Alexandre Mesot, a doctoral student at ETH Zurich, successfully performed Operating from a lab in Zurich, Mesot manipulated a PlayStation controller to guide an endoscope inside the stomach of a live, anesthetized pig in an operating theatre located over 9,300 kilometres away in Hong Kong. This milestone represents a significant leap forward in the field of teleoperated surgery.

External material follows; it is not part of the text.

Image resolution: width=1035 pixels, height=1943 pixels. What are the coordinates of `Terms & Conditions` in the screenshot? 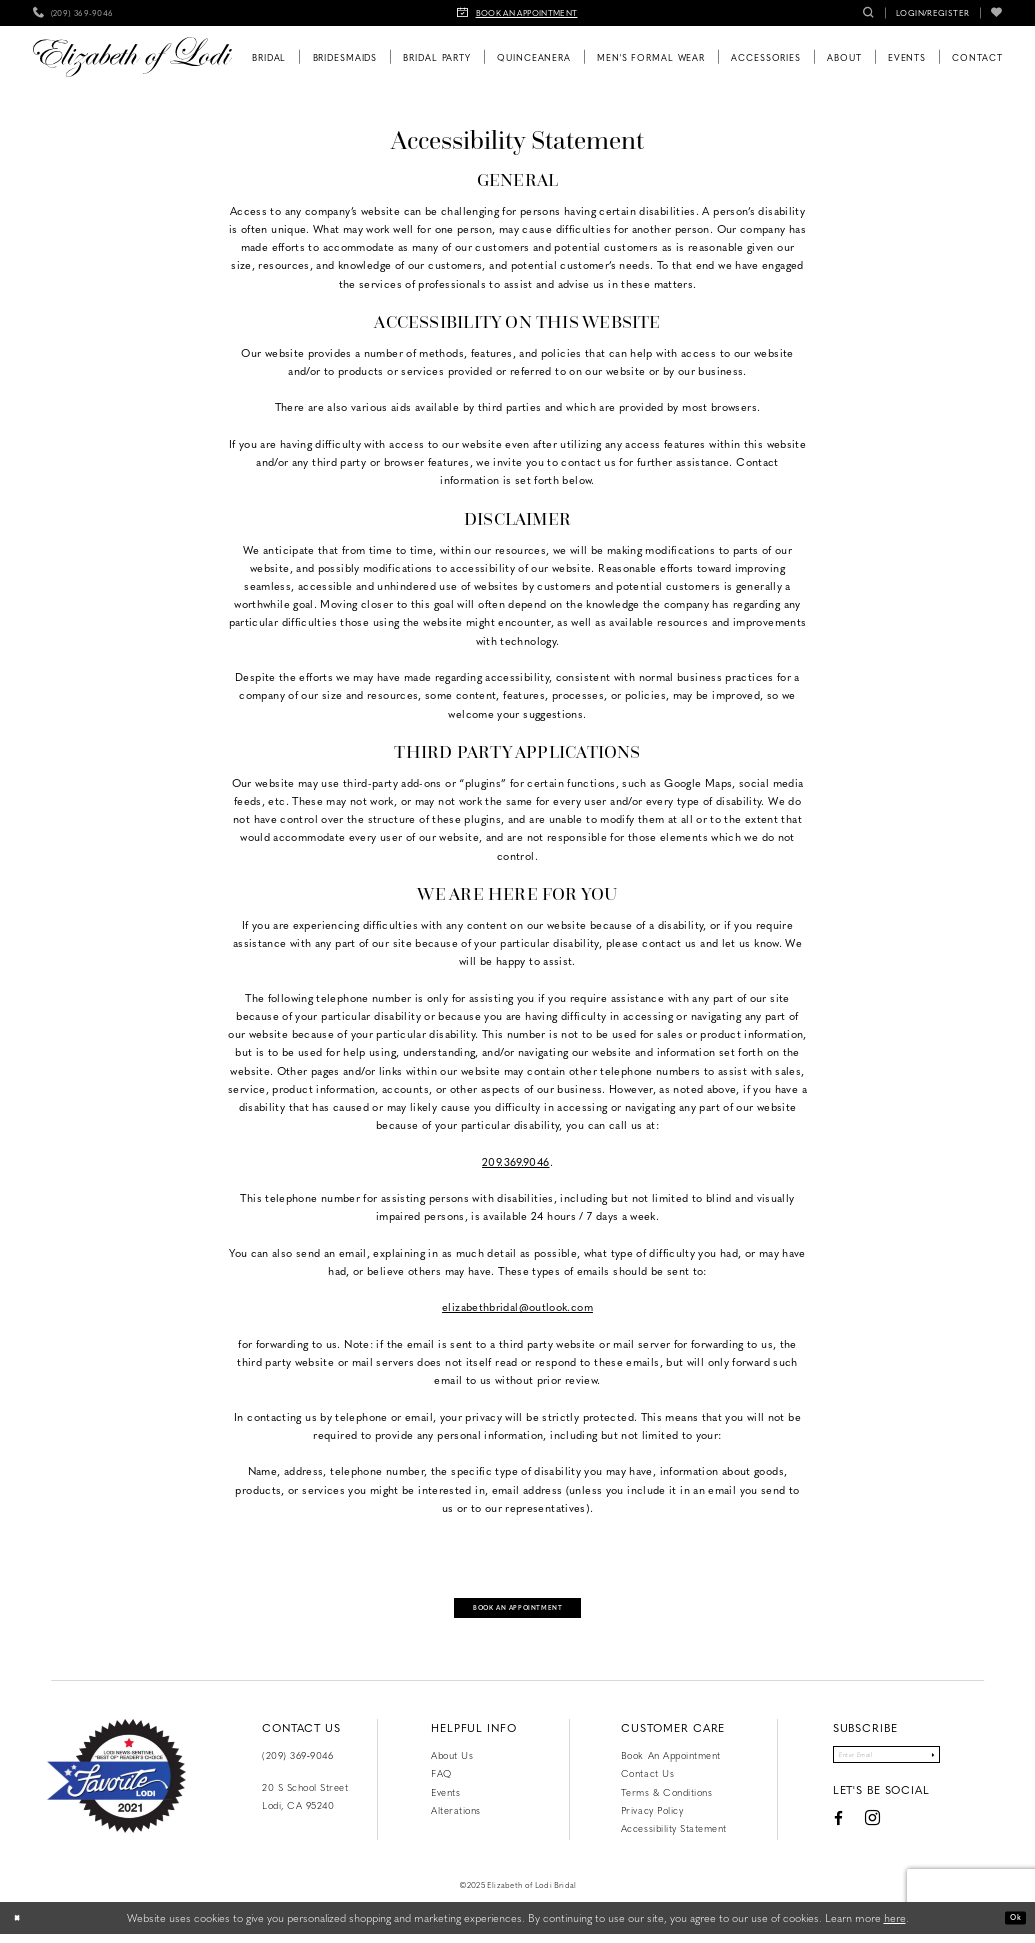 It's located at (666, 1800).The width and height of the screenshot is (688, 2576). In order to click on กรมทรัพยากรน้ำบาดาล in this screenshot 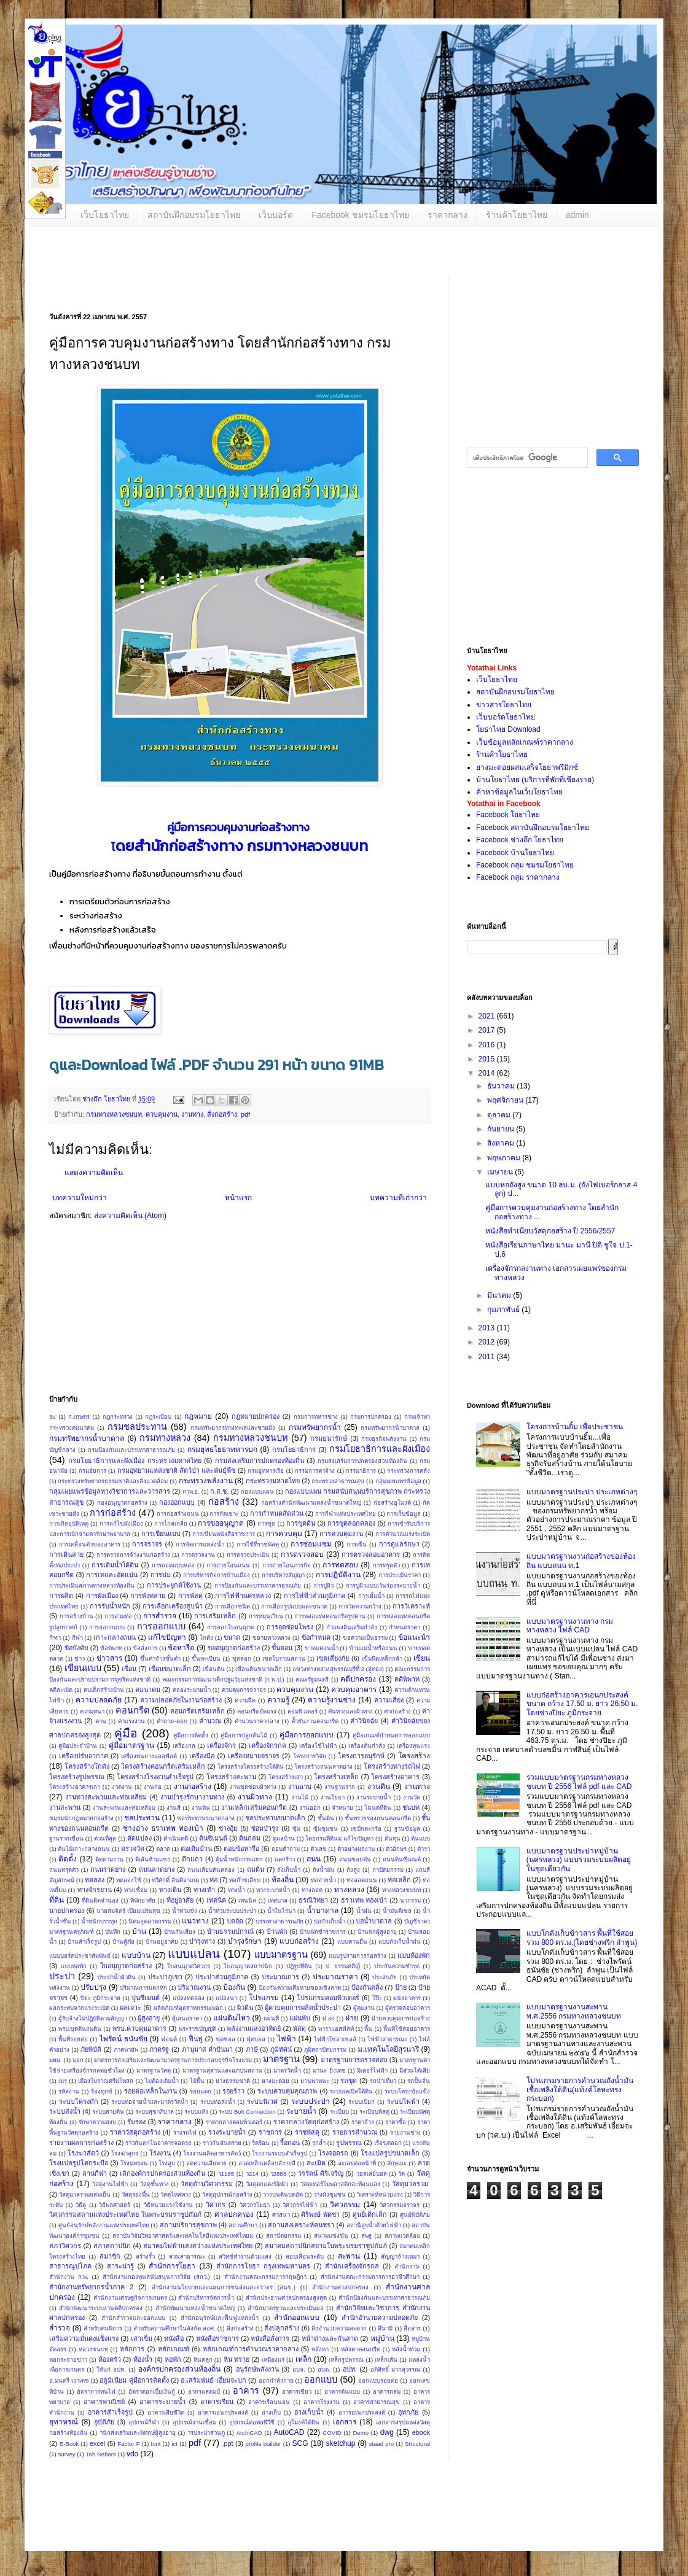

SEAMLESS OPERATION ACROSS CONTINENTS
At 3:00 AM in Zurich, Mesot began the delicate procedure by remotely controlling a 4-millimeter-thick probe inside the pig’s stomach. The probe responded to his commands with only a 300-millisecond delay, showcasing the precision of the system. The probe’s camera transmitted live images to Zurich, allowing Mesot to navigate the pig’s stomach, examine the stomach wall, and take tissue samples using a tiny gripper arm. The entire procedure was supported by surgeons in Hong Kong, ensuring safety and accuracy.

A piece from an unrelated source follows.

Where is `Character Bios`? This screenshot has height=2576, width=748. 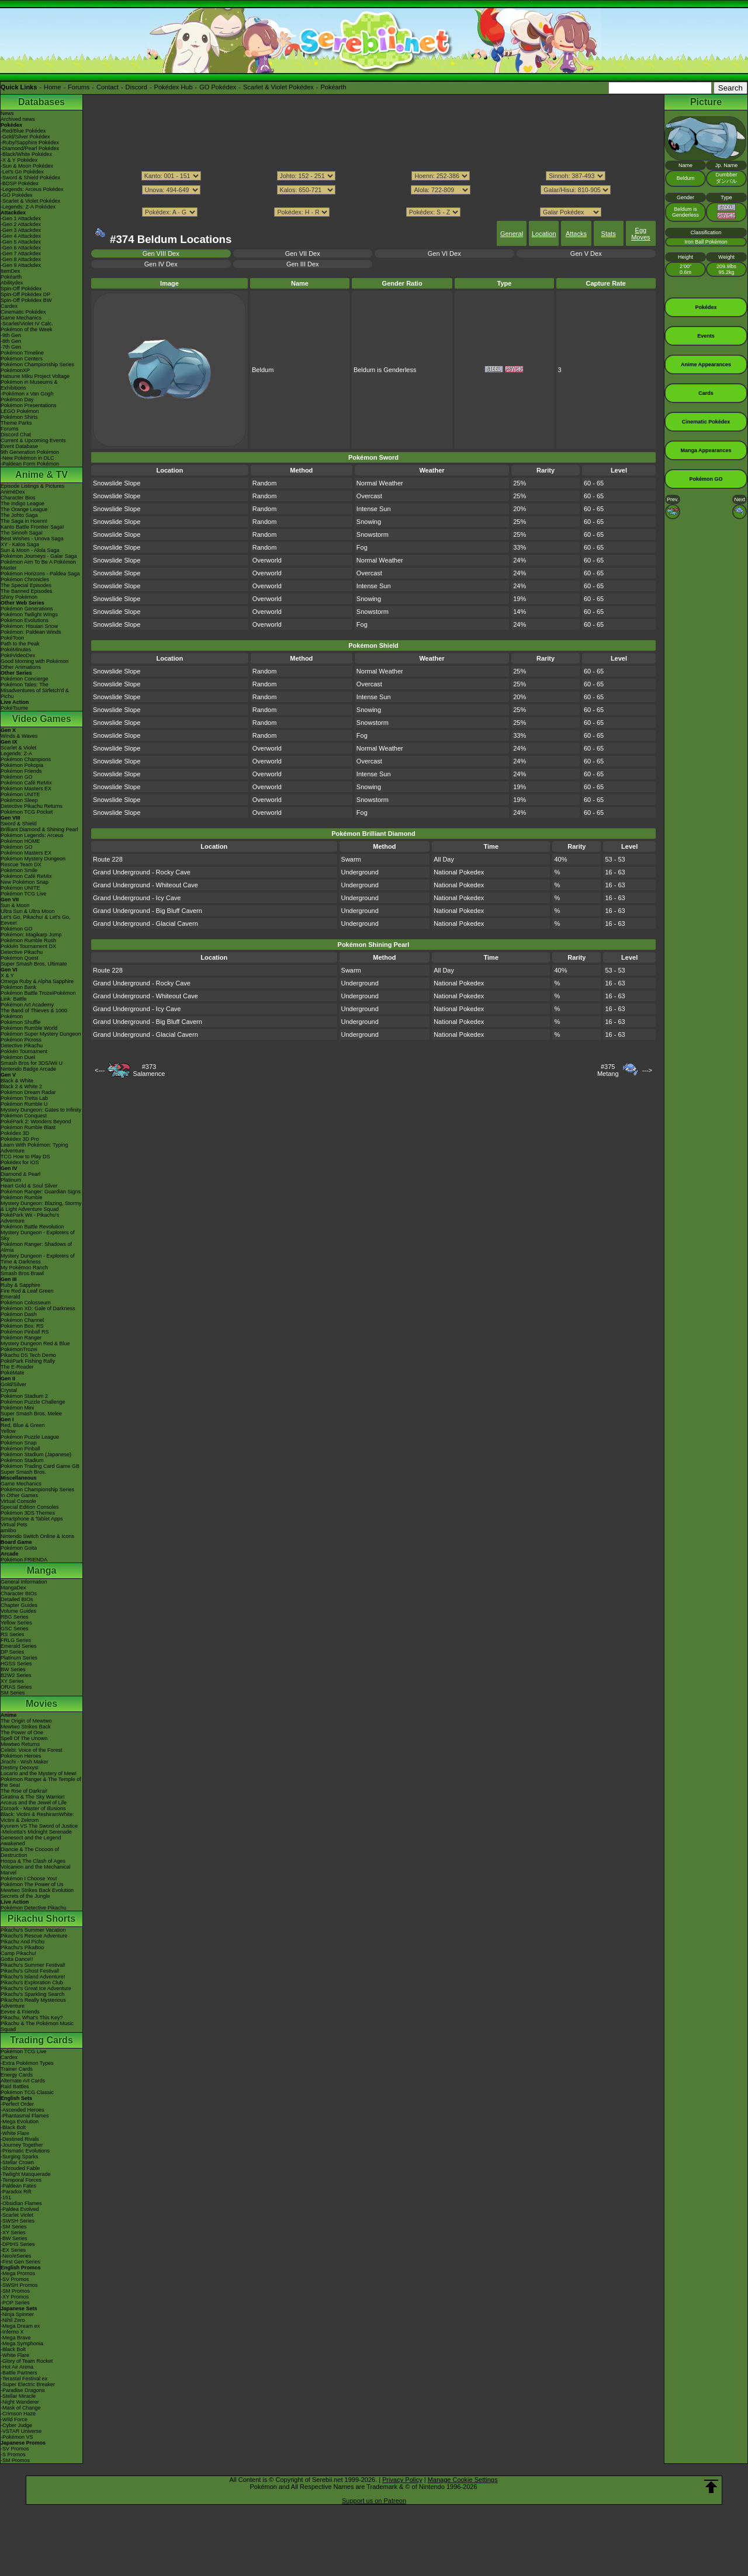 Character Bios is located at coordinates (18, 498).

This historic event, detailed in the journal Advanced Intelligent Systems, marks the first successful application of remote-controlled magnetic endoscopy. The procedure’s success hinged on two critical components: a magnetic navigation system developed by ETH Zurich and a secure, high-speed internet connection linking Zurich and Hong Kong.

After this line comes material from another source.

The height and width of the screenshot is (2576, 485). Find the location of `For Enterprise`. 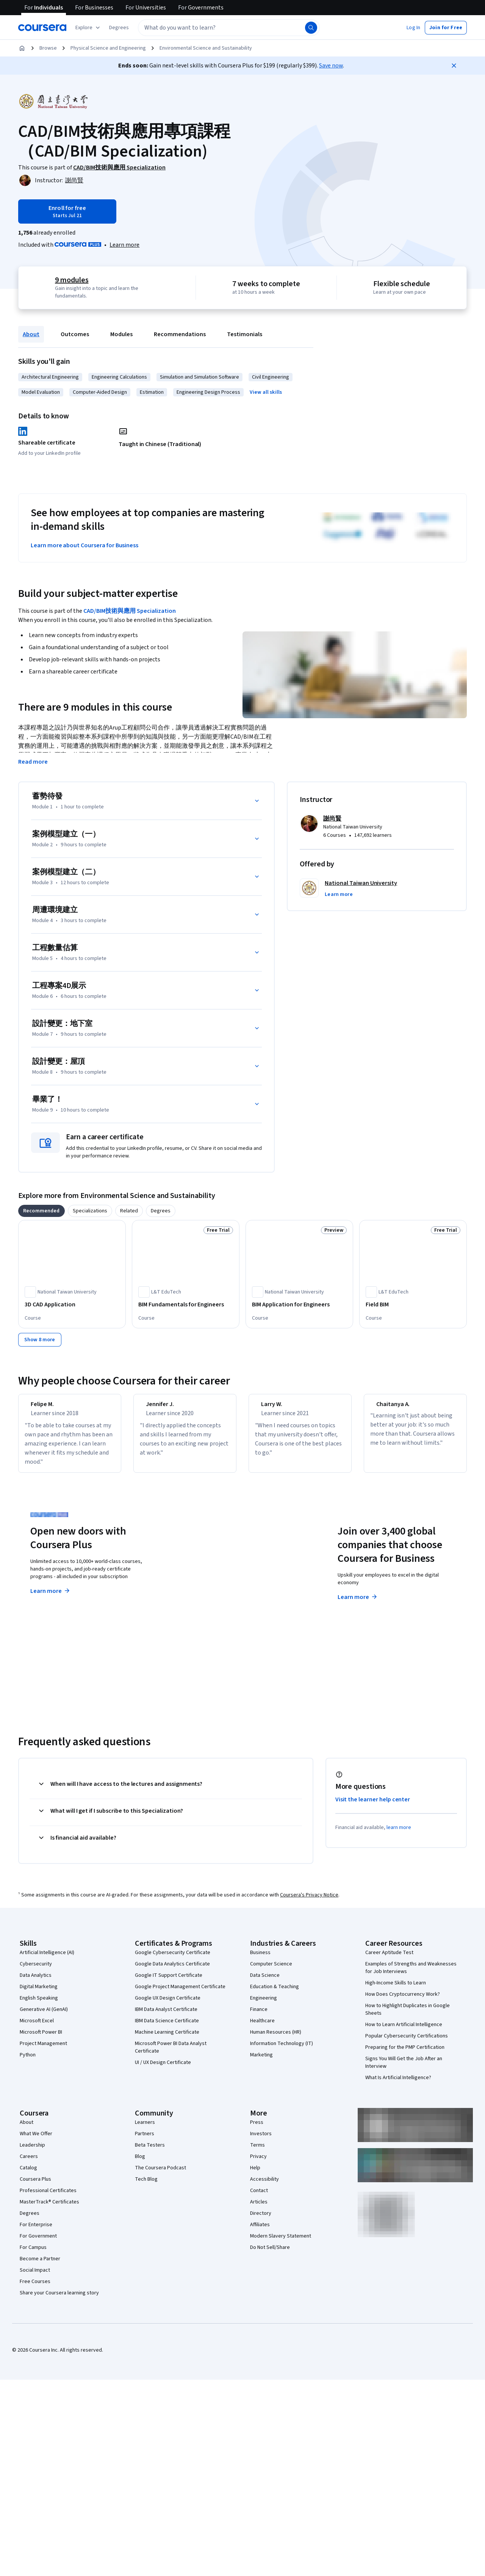

For Enterprise is located at coordinates (36, 2231).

SAFETY MEASURES: ENSURING PRECISION AND CARE
Before the remote procedure began, extensive safety tests were conducted. A team from ETH Zurich’s Multi-Scale Robotics Lab and surgeons from The Chinese University of Hong Kong tested the magnetic endoscope in the operating theatre. The Hong Kong surgeons inserted the endoscope through the pig’s mouth into its stomach, after which Mesot took over the navigation from Zurich.
The endoscope was controlled by Navion, a surgical navigation system developed by Professor Bradley Nelson and his team at ETH Zurich. Navion’s magnetic field allows the endoscope to bend in any direction, making it more manoeuvrable and less invasive than traditional endoscopic devices. This flexibility is crucial for complex procedures such as retroflexion, where the endoscope bends 180 degrees inside the stomach to inspect its entrance.
ADVANTAGES OF MAGNETIC ENDOSCOPY: REDUCING STRESS AND EXPANDING ACCESS
The innovative magnetic endoscope offers several advantages over conventional devices. Its smaller size allows for insertion through the nose rather than the oesophagus, reducing patient discomfort. Patients can remain awake during the procedure, providing real-time feedback to the medical team. This approach is especially beneficial for children, who often require smaller instruments.
The potential applications of this technology are vast. As Professor Nelson notes, teleoperated endoscopy could revolutionize minimally invasive procedures in the gastrointestinal tract, such as cancer screening. This technology could also bring specialized care to remote areas where local expertise is lacking.
LOOKING AHEAD: THE FUTURE OF TELEOPERATED SURGERY
The success of this remote procedure opens the door to new possibilities in teleoperated surgery. The next goal for Professor Nelson’s team is to perform a similar procedure on a human patient. The potential for this technology to revolutionize healthcare is enormous, particularly in areas where access to specialized care is limited.
Dr. Shannon Melissa Chan, Assistant Professor in the Faculty of Medicine at The Chinese University of Hong Kong, highlights the broader implications of teleoperated endoscopy. “This technology can be used not only for training surgeons but also for providing diagnostic and surgical care in remote areas,” says Dr. Chan. “We could even provide trained nurses with instructions from a distance on how to carry out the procedures.”